Bagaimanapun juga, dengan kehadiran “titik perubahan” dalam kehidupan kita, bukan saja kita mulai melihat jalan kita dengan jelas; kehendak kita juga didorong untuk mengambil jalan itu. Seperti yang ditulis oleh Santo Josemaria: “Jika engkau bertanya bagaimana panggilan ilahi itu dirasakan, bagaimana seseorang menjadi sadar akan panggilan itu, dapat saya katakan bahwa itu adalah pandangan baru akan hidup. Yang sepertinya ada terang baru yang menyala dalam diri kita, suatu dorongan yang misterius.”[11] Panggilan adalah cahaya dan dorongan. Cahaya dalam akal budi kita, yang diterangi oleh iman, untuk “membaca” hidup kita; dorongan dalam hati kita, dikobarkan oleh cinta kasih Allah, untuk ingin mengikuti undangan Tuhan, walaupun mungkin dengan “seruan penderitaan” yang sering kali menandai keprihatinan Allah. Oleh sebab itu, setiap orang seharusnya meminta bukan hanya “cahaya untuk melihat jalannya melainkan juga kekuatan untuk ingin menyatukan diri mereka dengan kehendak ilahi.”[12]
Bantuan bimbingan rohani
Tidak kita ketahui apakah Nikodemus meminta nasihat dari murid-murid yang lain, sebelum atau sesudah pergi bertemu dengan Yesus. Mungkin Yusuf dari Arimatea yang menyemangati dia untuk mengikuti Yesus secara terbuka, tanpa takut pada orang Farisi yang lain. Jika demikian dialah yang membawanya untuk akhirnya bertemu dengan Yesus. Inilah hal yang bersangkutan dengan penyertaan atau bimbingan rohani: dapat bertumpu pada nasihat seseorang yang berjalan dengan kita; seseorang yang berusaha hidup dengan harmonis dengan Tuhan, yang mengetahui kita dengan baik dan yang mencintai kita.

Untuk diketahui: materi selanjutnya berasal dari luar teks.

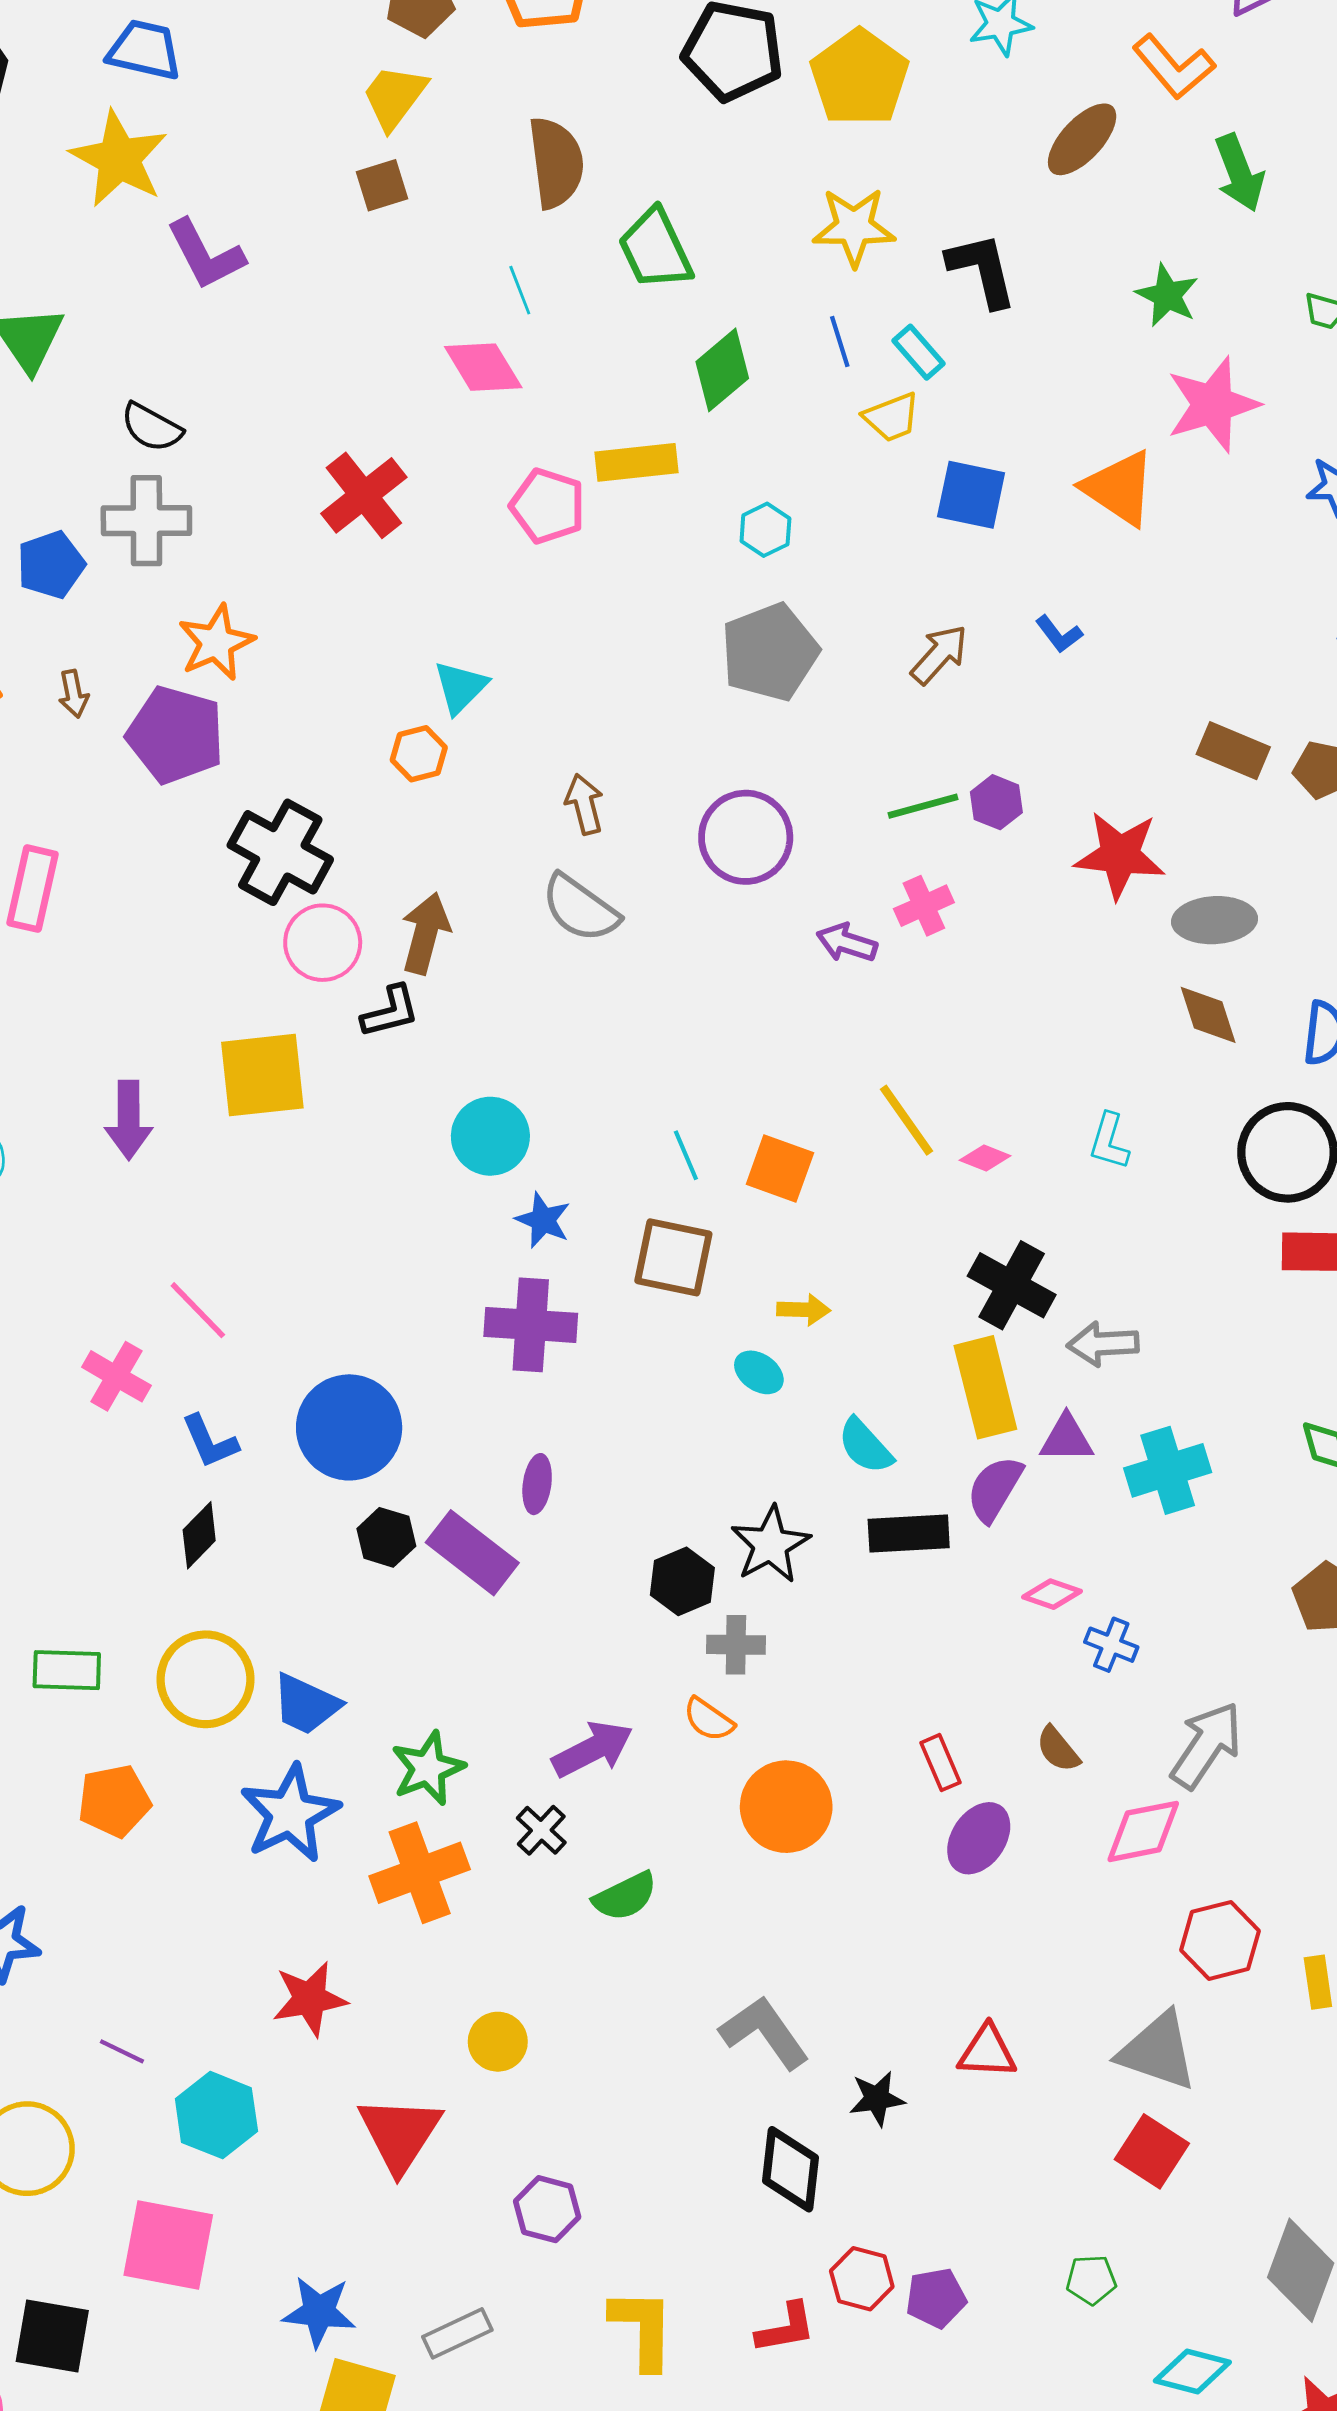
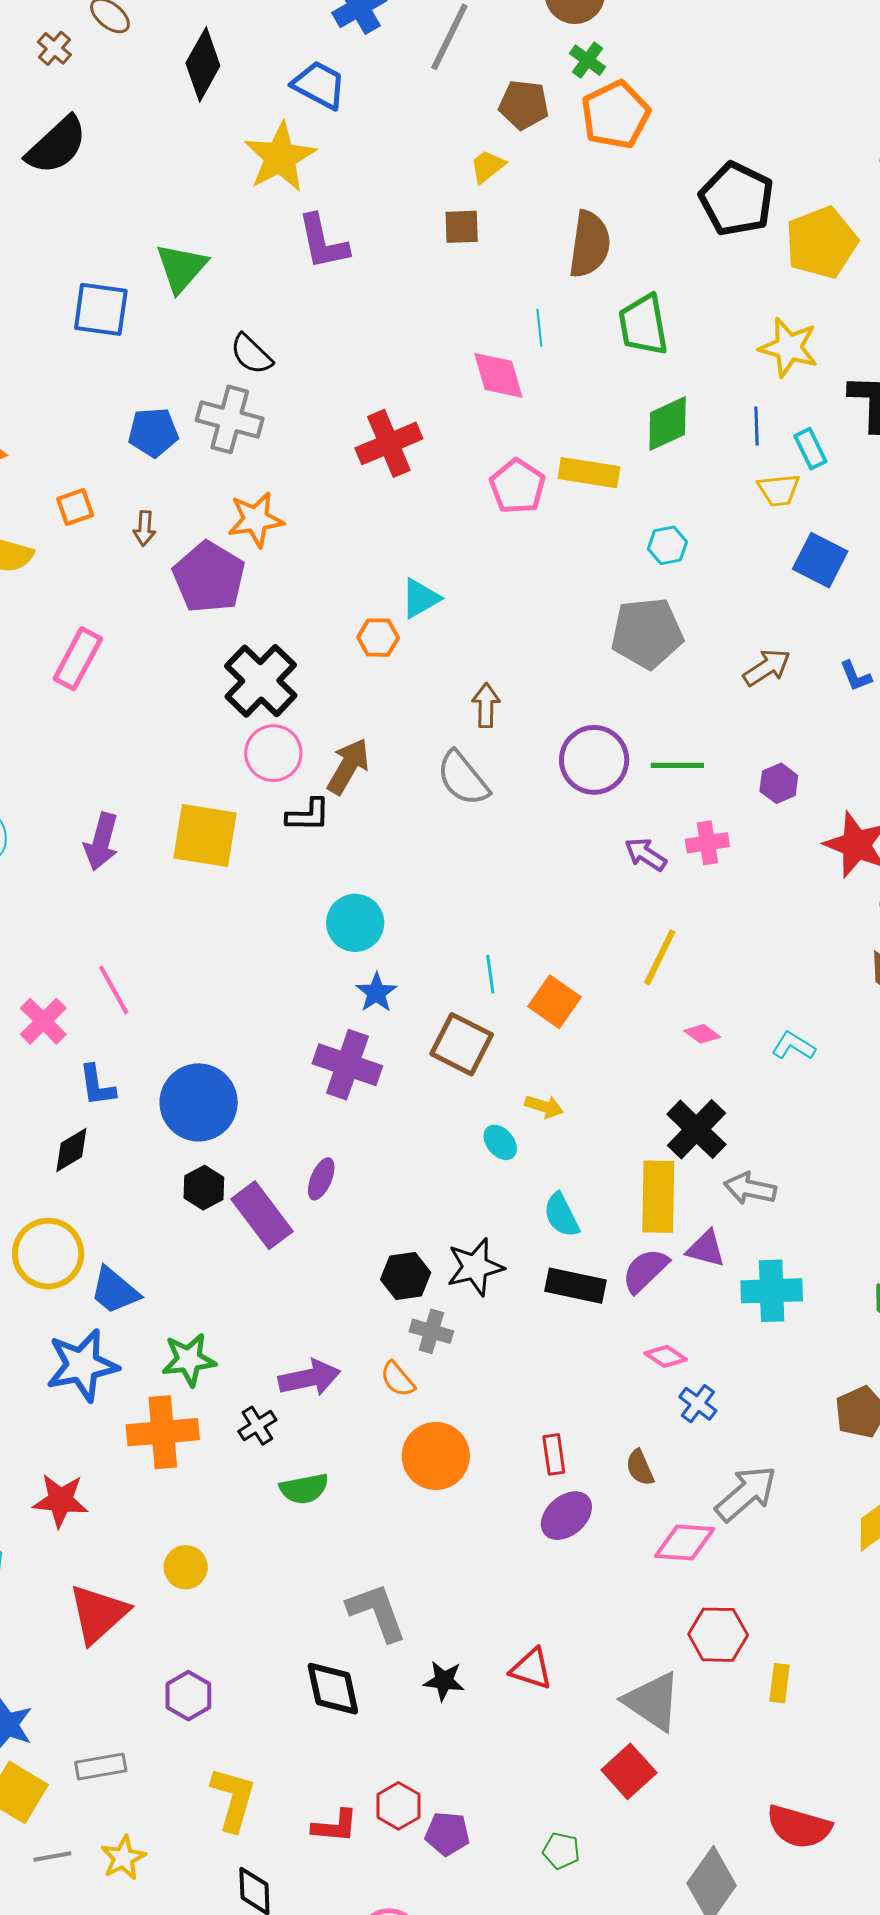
yellow trapezoid: (394, 97) -> (488, 166), size x0.7
green line: (923, 806) -> (677, 765), moved
yellow line: (907, 1120) -> (660, 957), moved, turned 46
cyan L-shape: (1109, 1141) -> (793, 1046), turned 90
black diamond: (790, 2169) -> (333, 1689), moved, turned -34

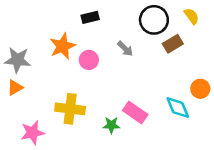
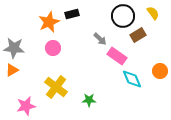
orange star: (63, 46) -> (49, 22), moved
pink circle: (89, 60) -> (53, 48), moved
cyan diamond: (178, 108) -> (132, 79), moved
yellow cross: (70, 109) -> (56, 87), turned 30
pink rectangle: (135, 113) -> (117, 56), moved

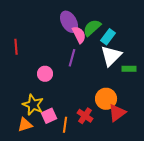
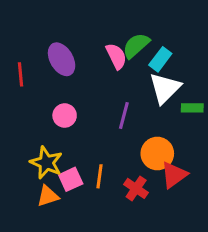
purple ellipse: (69, 22) -> (62, 59), moved
purple line: (72, 58) -> (124, 116), moved
red cross: (85, 116) -> (136, 188), moved
orange triangle: (25, 125) -> (48, 196), moved
orange line: (65, 125) -> (100, 176), moved

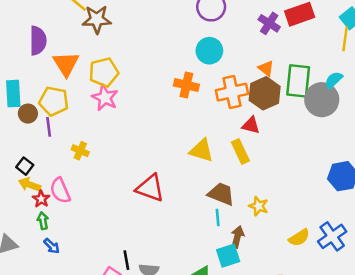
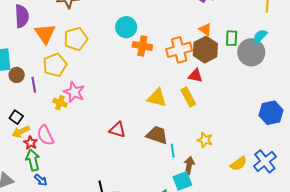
cyan circle: (209, 51) -> (126, 27), moved
green rectangle: (298, 81) -> (232, 38), size x0.6
pink star: (105, 98) -> (74, 92), moved
yellow pentagon: (54, 101) -> (55, 65), moved, turned -30
yellow arrow: (30, 185) -> (21, 132), turned -42
red triangle: (150, 188) -> (117, 130), size x0.7
brown trapezoid: (221, 194) -> (157, 135), moved
green arrow: (43, 221) -> (33, 160), size x1.5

Memang benar bahwa panggilan selalu adalah sesuatu antara Tuhan dan saya. Tidak ada orang yang dapat melihat panggilan bagi saya. Tidak ada orang yang dapat memutuskan untuk saya. Tuhan berbicara dengan saya, mengundang saya, dan memberikan kebebasan bagi saya untuk menjawab, dan rahmat-Nya untuk mengikuti jalan itu. Namun, dalam proses melihat dan memutuskan, adalah suatu bantuan yang besar jika dapat mengandalkan seorang pemandu yang ahli—salah satu alasannya, untuk memastikan bahwa saya mempunyai kwalitas yang diperlukan untuk melakukan perjalanan ini, dan untuk memastikan ketulusan dalam keputusan saya untuk memberikan diri kepada Tuhan. Lebih lagi, seperti yang diajarkan oleh Katekismus seorang pembimbing rohani yang baik dapat menjadi guru doa[13]: seseorang yang membantu kita membaca dan menafsirkan dalam doa kerinduan hati dan kejadian-kejadian dalam hidup kita. Dengan demikian kita dapat dibantu untuk menjelaskan panggilan kita. Singkatnya, seseorang yang mungkin dapat mengatakan pada kita pada suatu hari, seperti Santo Yohanes mengatakan kepada Santo Petrus, ketika dia mengenali Sosok yang berbicara dengan mereka dari pantai: “Itu Tuhan!” (Yoh 21:7).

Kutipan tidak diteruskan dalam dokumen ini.